[Task item] Up to and including the line with "assistenciais e estratégias para qualificar o", please set down the entries below exactly, starting from the first line.

[Data shown]
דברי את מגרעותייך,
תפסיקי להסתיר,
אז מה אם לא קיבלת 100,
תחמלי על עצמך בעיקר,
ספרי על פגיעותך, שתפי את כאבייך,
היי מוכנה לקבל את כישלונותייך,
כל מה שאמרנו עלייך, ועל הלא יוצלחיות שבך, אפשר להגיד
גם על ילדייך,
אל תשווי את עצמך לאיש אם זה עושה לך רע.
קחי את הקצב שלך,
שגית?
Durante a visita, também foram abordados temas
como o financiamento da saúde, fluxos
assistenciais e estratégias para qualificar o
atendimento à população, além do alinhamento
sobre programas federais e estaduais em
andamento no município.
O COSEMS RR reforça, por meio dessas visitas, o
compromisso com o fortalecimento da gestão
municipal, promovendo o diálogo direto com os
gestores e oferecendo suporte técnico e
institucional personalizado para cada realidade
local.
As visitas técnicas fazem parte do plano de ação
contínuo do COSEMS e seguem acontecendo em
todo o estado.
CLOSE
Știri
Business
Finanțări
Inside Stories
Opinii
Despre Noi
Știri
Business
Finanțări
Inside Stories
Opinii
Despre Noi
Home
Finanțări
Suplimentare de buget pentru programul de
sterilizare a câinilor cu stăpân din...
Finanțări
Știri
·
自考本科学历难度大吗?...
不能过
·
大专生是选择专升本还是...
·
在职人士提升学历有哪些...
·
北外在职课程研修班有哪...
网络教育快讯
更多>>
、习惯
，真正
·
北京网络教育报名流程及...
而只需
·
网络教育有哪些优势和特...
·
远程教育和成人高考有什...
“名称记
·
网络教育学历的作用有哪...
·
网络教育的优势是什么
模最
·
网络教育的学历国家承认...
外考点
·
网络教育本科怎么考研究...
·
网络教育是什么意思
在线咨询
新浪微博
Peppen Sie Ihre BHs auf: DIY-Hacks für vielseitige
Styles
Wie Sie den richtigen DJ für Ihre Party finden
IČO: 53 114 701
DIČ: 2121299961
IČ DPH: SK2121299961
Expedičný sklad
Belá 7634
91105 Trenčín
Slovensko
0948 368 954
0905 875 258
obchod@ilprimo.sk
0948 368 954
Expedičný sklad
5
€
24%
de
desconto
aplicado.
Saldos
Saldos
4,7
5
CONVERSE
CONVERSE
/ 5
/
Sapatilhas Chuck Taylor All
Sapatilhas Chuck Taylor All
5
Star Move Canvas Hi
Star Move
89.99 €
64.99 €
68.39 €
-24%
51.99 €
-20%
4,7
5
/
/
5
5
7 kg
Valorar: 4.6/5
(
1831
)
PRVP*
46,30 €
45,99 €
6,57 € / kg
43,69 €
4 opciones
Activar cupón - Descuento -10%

[Exercise output]
דברי את מגרעותייך,
תפסיקי להסתיר,
אז מה אם לא קיבלת 100,
תחמלי על עצמך בעיקר,
ספרי על פגיעותך, שתפי את כאבייך,
היי מוכנה לקבל את כישלונותייך,
כל מה שאמרנו עלייך, ועל הלא יוצלחיות שבך, אפשר להגיד
גם על ילדייך,
אל תשווי את עצמך לאיש אם זה עושה לך רע.
קחי את הקצב שלך,
שגית?
Durante a visita, também foram abordados temas
como o financiamento da saúde, fluxos
assistenciais e estratégias para qualificar o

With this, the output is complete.